The part about the brain being damaged more if they enter psychosis again is a good bit of information, and should be shared with those suffering from this illness (and will probably go a long way toward helping them find the line of treatment that works best for them). However, it shouldn't be used to force their hand in any way.

A schizophrenic going on and on about conspiracy theories doesn't bother me. It will mostly be idle ranting that won't result in the harm of anyone. I wouldn't even waste time trying to convince them that their "delusions" aren't real (a lot of Schizophrenics probably started laughing a laugh of victory when Snowden leaked all that information). The violent ones scare me, and it made me sad when I realized that some of them can't control it. What a miserable way to live.

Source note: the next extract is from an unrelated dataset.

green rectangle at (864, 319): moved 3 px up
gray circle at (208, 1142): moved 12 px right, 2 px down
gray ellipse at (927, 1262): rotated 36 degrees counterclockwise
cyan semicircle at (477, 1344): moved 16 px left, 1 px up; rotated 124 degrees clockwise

And it's a funny thing, because usually when I see someone with a mental disorder on OkCupid, or on some other site, they claim the reason they stopped the medication is because it doesn't work, and the side effects are intolerable. So I don't know.
 

prplchknz

Well-known member
Joined
Jun 11, 2007
Messages
34,397
MBTI Type
yupp
:thinking:

Welp, I missed that one. I thought he meant get on with funding mental health facilities.

Sex would work too I guess.

I have a video camera, good money good money:D i just ask for 1% of the royalties
 

Mal12345

Permabanned
Joined
Apr 19, 2011
Messages
14,532
MBTI Type
IxTP
Enneagram
5w4
Instinctual Variant
sx/sp
:thinking:

Welp, I missed that one. I thought he meant get on with funding mental health facilities.

Sex would work too I guess.

You are not that naive. Please don't try to claim you're a vanilla.
 

swordpath

New member
Joined
Oct 24, 2007
Messages
10,547
MBTI Type
ISTx
Enneagram
5w6
A big issue is that many of the mentally ill will be mandated to be evaluated if certain criteria is met and the police get called to investigate, however, how do you keep someone on their medications? A lot of schizophrenics will go through a cycle of going on/coming off their medications. I see this all the time in my work.
 

swordpath

New member
Joined
Oct 24, 2007
Messages
10,547
MBTI Type
ISTx
Enneagram
5w6
How about random urinalysis? Don't show up or pass the test you are not mentally fit and are institutionalized on the taxpayer's dime. I don't understand why we can't force them to medicate.. it seems almost straightforward. Suicide is already illegal and so too should being totally nuts when it could otherwise be prevented.
I see where you're coming from, but it's just not a crime to be crazy... Unless you're suicidal or homicidal, there just isn't much intervening that's going to happen.

Suicide is illegal in that it's prohibited, but what's the penalty for someone that commits the "crime"? lol. You won't see someone charged with "suicide attempt," I guarantee you that.
 

skylights

i love
Joined
Jul 6, 2010
Messages
7,756
MBTI Type
INFP
Enneagram
6w7
Instinctual Variant
so/sx
How about random urinalysis? Don't show up or pass the test you are not mentally fit and are institutionalized on the taxpayer's dime. I don't understand why we can't force them to medicate.. it seems almost straightforward.

How are you going to conduct the random sampling... are you going to have a registered list of schizophrenic people? Who is going to provide the money for the testing supplies, analysis, and how are you going to follow up? And is it feasible at all? Many seriously mentally ill people do not have a static telephone number, much less address, and certainly do not have reliable access to transportation. You're going to commit them all on the basis that they don't show up to a spontaneous drug test?
 

baccheion

New member
Joined
Jan 10, 2013
Messages
776
They use injections. For people forced on medication, they get injected once per month.
 
G

garbage

Guest
Mods, can you please get rid of posts 39+ in this thread? Mal+, please do not threadshit again (in any thread, especially mine).
As much as I appreciate you alerting us to a potential problem -- sorry, but this one's rather tame, and also you contributed to the threadshitting.

To everyone: don't threadshit. We'll take the more significant derails to Off-Topic posts as per usual.